On 10/02/2014 19:29, Alan McKinnon wrote:
On 10/02/2014 21:03, Walter Dnes wrote:
>On Mon, Feb 10, 2014 at 05:09:55PM +0000, Stroller wrote
>>
>>On Mon, 10 February 2014, at 4:55 pm, Gleb Klochkov<glebiu...@gmail.com>
wrote:
>>
>>>Hi. Try to use sudo with no password for eix-sync.
>>
>>I'd really rather not. Thanks, though.
>
> Being in group "portage" is not enough. That merely lets you do
>emerges with "--pretend". "emerge --sync" modifies files in
>/usr/portage. Files and directories in /usr/portage/ are user:group
>root:root. Therefore you*NEED* root-level permission to modify them.
Not quite, it's not a cut and dried as that. If root chowns the files to
a regular user, and that user then syncs, ownership remains with the
user (as a regular user can't chown stuff and the owner must remain the
user regardless of what the master tree reckons the owning uid is).

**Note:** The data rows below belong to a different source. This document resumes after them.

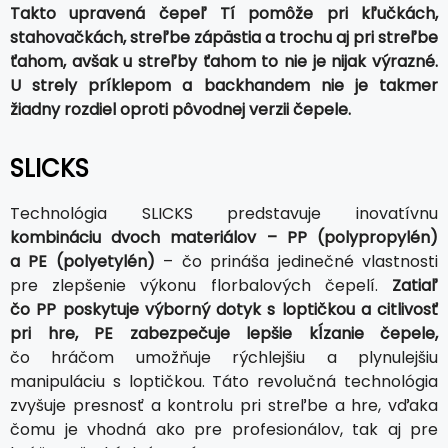
Takto upravená čepeľ Tí pomôže pri kľučkách,
stahovačkách, streľbe zápästia a trochu aj pri streľbe
ťahom, avšak u streľby ťahom to nie je nijak výrazné.
U strely príklepom a backhandem nie je takmer
žiadny rozdiel oproti pôvodnej verzii čepele.
SLICKS
Technológia SLICKS predstavuje inovatívnu
kombináciu dvoch materiálov – PP (polypropylén)
a PE (polyetylén)
– čo prináša jedinečné vlastnosti
pre zlepšenie výkonu florbalových čepelí.
Zatiaľ
čo PP poskytuje výborný dotyk s loptičkou a citlivosť
pri hre, PE zabezpečuje lepšie kĺzanie čepele,
čo hráčom umožňuje rýchlejšiu a plynulejšiu
manipuláciu s loptičkou. Táto revolučná technológia
zvyšuje presnosť a kontrolu pri streľbe a hre, vďaka
čomu je vhodná ako pre profesionálov, tak aj pre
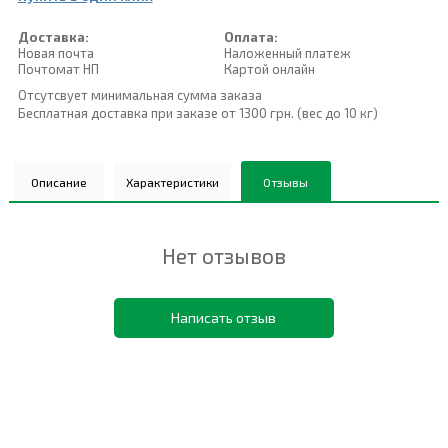
Доставка:
Оплата:
Новая почта
Наложенный платеж
Почтомат НП
Картой онлайн
Отсутсвует минимальная сумма заказа
Бесплатная доставка при заказе от 1300 грн. (вес до 10 кг)
Описание
Характеристики
Отзывы
Нет отзывов
Написать отзыв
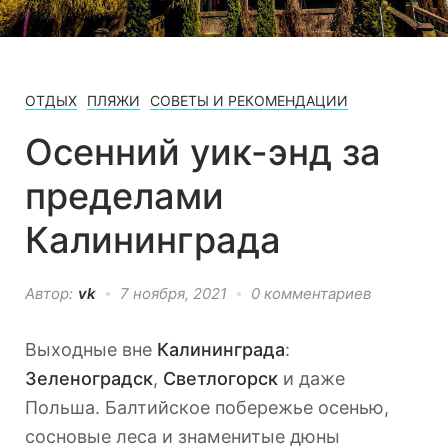
ОТДЫХ
ПЛЯЖИ
СОВЕТЫ И РЕКОМЕНДАЦИИ
Осенний уик-энд за
пределами
Калининграда
Автор:
vk
7 ноября, 2021
0 комментариев
Выходные вне
Калининграда
:
Зеленоградск
,
Светлогорск
и даже
Польша. Балтийское побережье осенью,
сосновые леса и знаменитые дюны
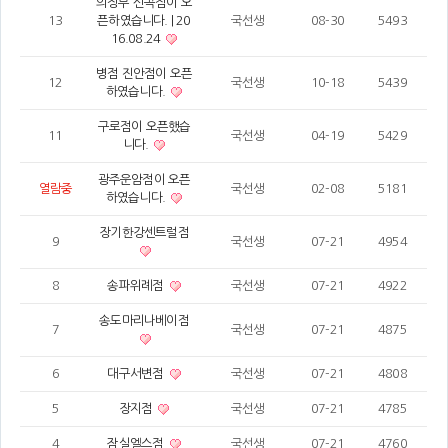
의정부 신곡점이 오
13
픈하였습니다. | 20
국선생
08-30
5493
16.08.24
병점 진안점이 오픈
12
국선생
10-18
5439
하였습니다.
구로점이 오픈했습
11
국선생
04-19
5429
니다.
광주운암점이 오픈
열람중
국선생
02-08
5181
하였습니다.
장기한강센트럴점
9
국선생
07-21
4954
8
송파위례점
국선생
07-21
4922
송도마리나베이점
7
국선생
07-21
4875
6
대구서변점
국선생
07-21
4808
5
장지점
국선생
07-21
4785
4
잠실엘스점
국선생
07-21
4760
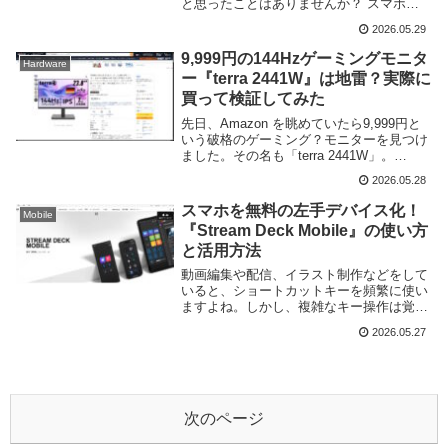
と思ったことはありませんか？ スマホの
小さな画面やタッチ操作だと、指で画面が
2026.05.29
隠れてしまったり、細かい操作が難しかっ
たりしますよね 。 そんな時に大活躍する
9,999円の144Hzゲーミングモニタ
Hardware
のが、An...
ー『terra 2441W』は地雷？実際に
買って検証してみた
先日、Amazon を眺めていたら9,999円と
いう破格のゲーミング？モニターを見つけ
ました。その名も「terra 2441W」。
TERRA 2441W 23.8インチ フルHD IPS モ
2026.05.28
ニター 144Hz HDMI/VGA 最長 5年...
スマホを無料の左手デバイス化！
Mobile
『Stream Deck Mobile』の使い方
と活用方法
動画編集や配信、イラスト制作などをして
いると、ショートカットキーを頻繁に使い
ますよね。しかし、複雑なキー操作は覚え
にくく、片手では押しづらいものも多くあ
2026.05.27
ります。そんな時に便利なのが「左手デバ
イス」です。左手デバイスとは、ショート
カットキーや...
次のページ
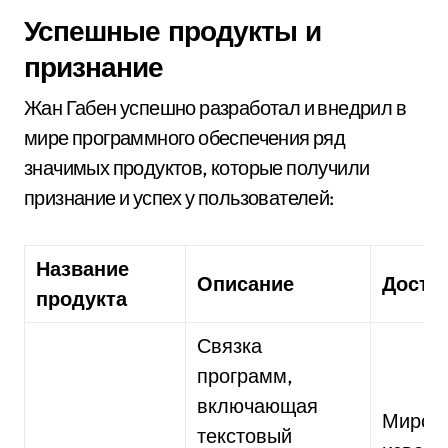
Успешные продукты и
признание
Жан Габен успешно разработал и внедрил в
мире программного обеспечения ряд
значимых продуктов, которые получили
признание и успех у пользователей:
Название
Описание
Дости
продукта
Связка
программ,
включающая
Миров
текстовый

If the tree is then synced by root, well then all the problems come back
It won't cause any problems. The effect of usersync is defined as thus:
"Drop privileges to the owner of PORTDIR for emerge(1)."
Hence, emerge --sync run as root will execute rsync as the portage user,
assuming that PORTDIR is owned by that very same user.
It can only be problematic if all of these conditions hold true:
* usersync is enabled (as it is by default)
* PORTDIR is owned by a non-root user
* The ownership is not consistent across PORTDIR and its children
As mentioned in a few other posts, recent snapshots are portage:portage
throughout so it's a done deal for new installations. Those who still
have it owned by root can benefit from usersync simply by running:
# chown -R portage:portage "$(portageq envvar PORTDIR)"
There is no subsequent requirement not to invoke emerge --sync as root.